8. Kami harapkan Saudara (www.mediaindonesia.com) melalui wartawan / koresponden Saudara di lokasi dapat menghubungi kami apabila di masa yang akan datang Saudara mendapat informasi mengenai kondisi BBM di Wilayah Propinsi Bengkulu maupun di wilayah Sumatera Bagian Selatan (Jambi, Sumatera Selatan, Lampung, dan Bangka Belitung) untuk dapat mengkonfirmasi kepada kami sebelum dimuat di media Saudara agar memenuhi semangat “Cover Both Side” dan kelengkapan nilai berita yang disampaikan.

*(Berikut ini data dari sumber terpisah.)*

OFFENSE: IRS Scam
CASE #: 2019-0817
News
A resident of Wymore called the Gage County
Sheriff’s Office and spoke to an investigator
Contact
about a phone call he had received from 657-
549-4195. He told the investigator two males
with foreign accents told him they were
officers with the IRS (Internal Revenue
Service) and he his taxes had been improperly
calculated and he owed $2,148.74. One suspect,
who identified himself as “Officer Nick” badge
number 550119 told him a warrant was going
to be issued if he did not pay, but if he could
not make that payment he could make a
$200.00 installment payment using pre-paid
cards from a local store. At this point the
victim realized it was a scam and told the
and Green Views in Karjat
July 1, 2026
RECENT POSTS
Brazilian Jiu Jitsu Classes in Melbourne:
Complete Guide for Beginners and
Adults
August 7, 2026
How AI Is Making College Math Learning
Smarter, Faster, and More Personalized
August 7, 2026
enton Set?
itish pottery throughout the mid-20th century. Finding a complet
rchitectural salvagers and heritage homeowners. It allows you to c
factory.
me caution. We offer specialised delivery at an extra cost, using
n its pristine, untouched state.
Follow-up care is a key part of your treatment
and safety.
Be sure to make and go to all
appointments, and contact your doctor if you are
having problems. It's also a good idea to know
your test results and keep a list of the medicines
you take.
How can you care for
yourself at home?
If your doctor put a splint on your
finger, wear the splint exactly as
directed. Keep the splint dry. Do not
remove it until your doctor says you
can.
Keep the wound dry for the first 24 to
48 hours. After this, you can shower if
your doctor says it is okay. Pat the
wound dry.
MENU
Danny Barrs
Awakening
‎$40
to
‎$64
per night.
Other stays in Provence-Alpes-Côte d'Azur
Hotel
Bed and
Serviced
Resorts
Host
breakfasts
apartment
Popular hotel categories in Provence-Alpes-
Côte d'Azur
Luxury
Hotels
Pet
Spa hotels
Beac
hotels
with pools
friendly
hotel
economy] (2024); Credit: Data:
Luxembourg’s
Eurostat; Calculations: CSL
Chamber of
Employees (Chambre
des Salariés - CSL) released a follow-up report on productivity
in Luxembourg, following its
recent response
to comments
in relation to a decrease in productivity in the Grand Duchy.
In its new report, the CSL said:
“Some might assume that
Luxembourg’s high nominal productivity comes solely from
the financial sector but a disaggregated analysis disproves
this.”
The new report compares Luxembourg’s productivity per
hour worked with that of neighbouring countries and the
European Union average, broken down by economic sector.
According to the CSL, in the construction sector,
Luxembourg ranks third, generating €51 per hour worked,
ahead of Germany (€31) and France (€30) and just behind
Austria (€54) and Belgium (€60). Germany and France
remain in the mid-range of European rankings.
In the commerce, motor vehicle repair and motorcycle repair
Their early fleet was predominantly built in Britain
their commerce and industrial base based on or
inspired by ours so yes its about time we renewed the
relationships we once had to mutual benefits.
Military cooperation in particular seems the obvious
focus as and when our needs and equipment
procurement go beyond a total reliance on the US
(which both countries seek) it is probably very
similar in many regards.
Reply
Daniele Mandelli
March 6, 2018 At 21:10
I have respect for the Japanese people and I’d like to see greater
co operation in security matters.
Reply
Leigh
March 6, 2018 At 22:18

Demikian kami sampaikan dan besar harapan kami bahwa release ini dapat menjadi acuan dan informasi untuk dimuat sebagai tanggapan kami atas pemberitaan yang dimuat. Terima Kasih

PT PERTAMINA (PERSERO)
Fuel Retail Marketing Region II Sumbagsel
Asisten Manajer External Relation


Roberth MV
###
PT Pertamina (Persero) adalah badan usaha milik negara (BUMN) yang bergerak di bidang penambangan minyak dan gas bumi (migas) di Indonesia. Saat ini, Pertamina berkomitmen mendorong proses transformasi internal dan pengembangan yang berkelanjutan guna mencapai standar internasional dalam pelaksanaan operasional dan tatakelola lingkungan yang lebih baik, serta peningkatan kinerja perusahaan sebagai sasaran bersama. Sebagai perusahaan migas nasional, Pertamina berkomitmen untuk mewujudkan keseimbangan antara pencapaian keuntungan perusahaan dengan kualitas pelayanan publik. Dengan 52 tahun pengalaman menghadapi tantangan di lingkungan geologi Indonesia, Pertamina merupakan perintis pengembangan usaha gas alam cair atau Liquefied Natural Gas (LNG). Lingkup usaha Pertamina termasuk dalam melakukan eksplorasi dan produksi migas; pengolahan kilang minyak, manufaktur dan pemasaran produk-produk energi dan petrokimia; pengembangan BBM nabati, tenaga panas bumi dan sumber-sumber energi alternatif lain. Kegiatan operasi dan fasilitas infrastruktur Pertamina tersebar di seluruh wilayah Indonesia. Pertamina melayani kebutuhan energi bagi lebih dari 220 juta rakyat Indonesia.